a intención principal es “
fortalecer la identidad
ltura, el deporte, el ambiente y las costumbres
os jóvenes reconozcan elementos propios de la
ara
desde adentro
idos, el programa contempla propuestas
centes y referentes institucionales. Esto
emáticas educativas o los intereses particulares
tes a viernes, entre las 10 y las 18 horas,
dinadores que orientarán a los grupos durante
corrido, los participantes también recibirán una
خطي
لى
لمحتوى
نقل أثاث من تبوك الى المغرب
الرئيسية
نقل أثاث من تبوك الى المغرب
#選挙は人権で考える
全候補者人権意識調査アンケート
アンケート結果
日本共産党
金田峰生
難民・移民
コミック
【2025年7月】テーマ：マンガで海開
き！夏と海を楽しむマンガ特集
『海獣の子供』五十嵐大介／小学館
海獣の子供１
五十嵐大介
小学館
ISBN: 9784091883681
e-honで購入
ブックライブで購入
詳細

==

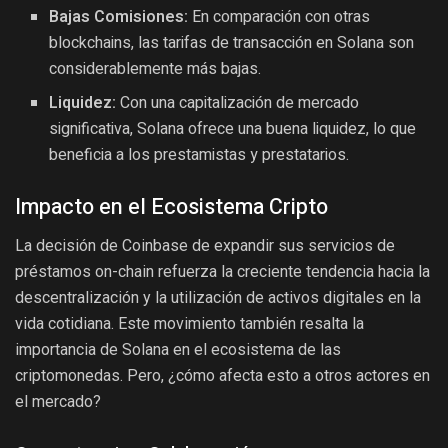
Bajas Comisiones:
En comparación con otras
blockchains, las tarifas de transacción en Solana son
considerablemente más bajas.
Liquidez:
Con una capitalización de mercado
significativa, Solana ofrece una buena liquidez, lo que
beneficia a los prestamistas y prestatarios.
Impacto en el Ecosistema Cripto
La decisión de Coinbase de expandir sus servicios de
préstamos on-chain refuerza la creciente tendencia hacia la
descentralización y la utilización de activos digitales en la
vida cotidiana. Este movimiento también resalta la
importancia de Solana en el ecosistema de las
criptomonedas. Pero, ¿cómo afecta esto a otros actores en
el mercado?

[What is needed]
Note every line in the material with "mercado" and copy it.

[Finished exercise]
Con una capitalización de mercado
el mercado?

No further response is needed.